EXERCISE INSTRUCTIONS = Reproduce every entry below precisely; do not include the pictures.

Records from a data source
================

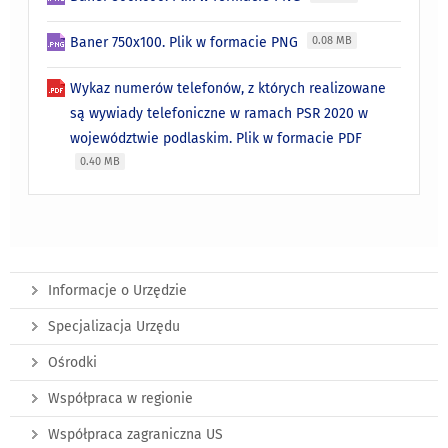
Baner 750x100. Plik w formacie PNG
0.08 MB
Wykaz numerów telefonów, z których realizowane
są wywiady telefoniczne w ramach PSR 2020 w
województwie podlaskim. Plik w formacie PDF
0.40 MB
Informacje o Urzędzie
Specjalizacja Urzędu
Ośrodki
Współpraca w regionie
Współpraca zagraniczna US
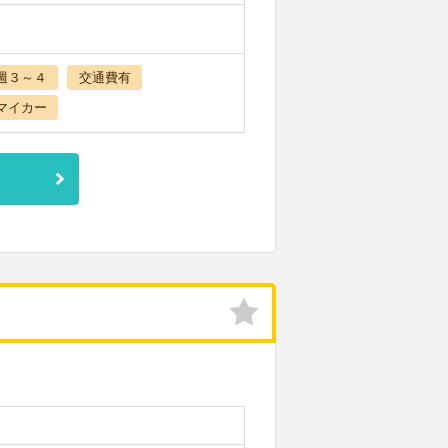
週３～４
交通費有
マイカー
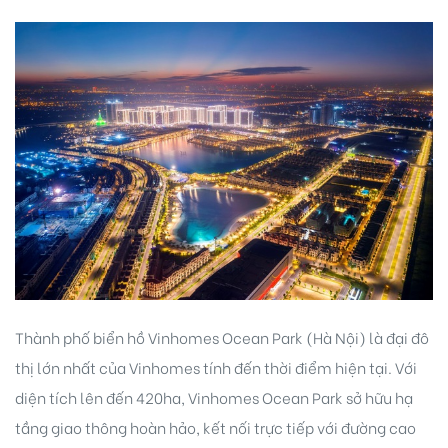
Thành phố biển hồ Vinhomes Ocean Park (Hà Nội) là đại đô
thị lớn nhất của Vinhomes tính đến thời điểm hiện tại. Với
diện tích lên đến 420ha, Vinhomes Ocean Park sở hữu hạ
tầng giao thông hoàn hảo, kết nối trực tiếp với đường cao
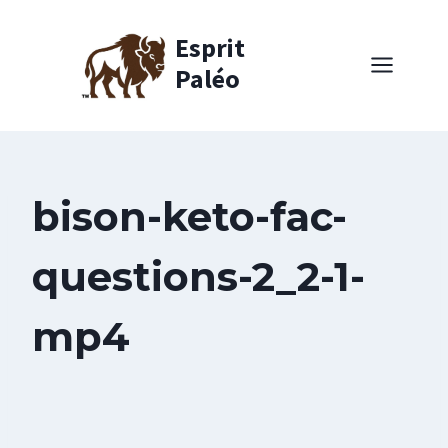
Aller
au
Esprit
contenu
Paléo
bison-keto-fac-
questions-2_2-1-
mp4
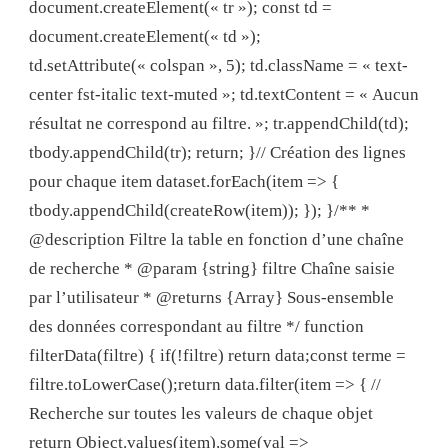
document.createElement(« tr »); const td =
document.createElement(« td »);
td.setAttribute(« colspan », 5); td.className = « text-
center fst-italic text-muted »; td.textContent = « Aucun
résultat ne correspond au filtre. »; tr.appendChild(td);
tbody.appendChild(tr); return; }// Création des lignes
pour chaque item dataset.forEach(item => {
tbody.appendChild(createRow(item)); }); }/** *
@description Filtre la table en fonction d’une chaîne
de recherche * @param {string} filtre Chaîne saisie
par l’utilisateur * @returns {Array} Sous-ensemble
des données correspondant au filtre */ function
filterData(filtre) { if(!filtre) return data;const terme =
filtre.toLowerCase();return data.filter(item => { //
Recherche sur toutes les valeurs de chaque objet
return Object.values(item).some(val =>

================

RESPONSE FOR THIS EXERCISE =
Baner 750x100. Plik w formacie PNG
0.08 MB
Wykaz numerów telefonów, z których realizowane
są wywiady telefoniczne w ramach PSR 2020 w
województwie podlaskim. Plik w formacie PDF
0.40 MB
Informacje o Urzędzie
Specjalizacja Urzędu
Ośrodki
Współpraca w regionie
Współpraca zagraniczna US
週３～４
交通費有
マイカー
Thành phố biển hồ Vinhomes Ocean Park (Hà Nội) là đại đô
thị lớn nhất của Vinhomes tính đến thời điểm hiện tại. Với
diện tích lên đến 420ha, Vinhomes Ocean Park sở hữu hạ
tầng giao thông hoàn hảo, kết nối trực tiếp với đường cao
Aller
au
Esprit
contenu
Paléo
bison-keto-fac-
questions-2_2-1-
mp4
document.createElement(« tr »); const td =
document.createElement(« td »);
td.setAttribute(« colspan », 5); td.className = « text-
center fst-italic text-muted »; td.textContent = « Aucun
résultat ne correspond au filtre. »; tr.appendChild(td);
tbody.appendChild(tr); return; }// Création des lignes
pour chaque item dataset.forEach(item => {
tbody.appendChild(createRow(item)); }); }/** *
@description Filtre la table en fonction d’une chaîne
de recherche * @param {string} filtre Chaîne saisie
par l’utilisateur * @returns {Array} Sous-ensemble
des données correspondant au filtre */ function
filterData(filtre) { if(!filtre) return data;const terme =
filtre.toLowerCase();return data.filter(item => { //
Recherche sur toutes les valeurs de chaque objet
return Object.values(item).some(val =>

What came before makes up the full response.